Material provided START
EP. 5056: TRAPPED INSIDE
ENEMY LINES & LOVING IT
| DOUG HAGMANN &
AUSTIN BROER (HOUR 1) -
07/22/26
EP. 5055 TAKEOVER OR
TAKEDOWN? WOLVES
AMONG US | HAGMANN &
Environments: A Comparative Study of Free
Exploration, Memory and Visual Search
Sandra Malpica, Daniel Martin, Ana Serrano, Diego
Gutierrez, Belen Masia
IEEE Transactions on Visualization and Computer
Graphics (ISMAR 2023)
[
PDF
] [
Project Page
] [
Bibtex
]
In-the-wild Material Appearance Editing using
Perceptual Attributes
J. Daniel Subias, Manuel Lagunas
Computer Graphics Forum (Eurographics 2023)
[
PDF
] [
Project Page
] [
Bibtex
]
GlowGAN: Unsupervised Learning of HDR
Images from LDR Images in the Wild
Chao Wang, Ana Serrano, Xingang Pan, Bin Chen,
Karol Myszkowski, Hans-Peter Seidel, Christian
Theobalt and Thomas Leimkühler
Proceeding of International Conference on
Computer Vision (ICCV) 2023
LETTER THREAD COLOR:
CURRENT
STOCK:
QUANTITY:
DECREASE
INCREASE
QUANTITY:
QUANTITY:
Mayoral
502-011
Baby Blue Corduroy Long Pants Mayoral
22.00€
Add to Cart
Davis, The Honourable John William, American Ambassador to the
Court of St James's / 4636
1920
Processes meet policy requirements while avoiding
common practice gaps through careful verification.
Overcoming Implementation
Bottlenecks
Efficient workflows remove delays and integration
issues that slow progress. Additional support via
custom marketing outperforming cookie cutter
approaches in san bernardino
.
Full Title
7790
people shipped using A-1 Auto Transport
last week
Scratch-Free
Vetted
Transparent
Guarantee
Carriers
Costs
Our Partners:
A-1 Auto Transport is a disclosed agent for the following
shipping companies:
Material provided END
Show the lines of the records that contain the word "Daniel".

§ Answer section:
Sandra Malpica, Daniel Martin, Ana Serrano, Diego
J. Daniel Subias, Manuel Lagunas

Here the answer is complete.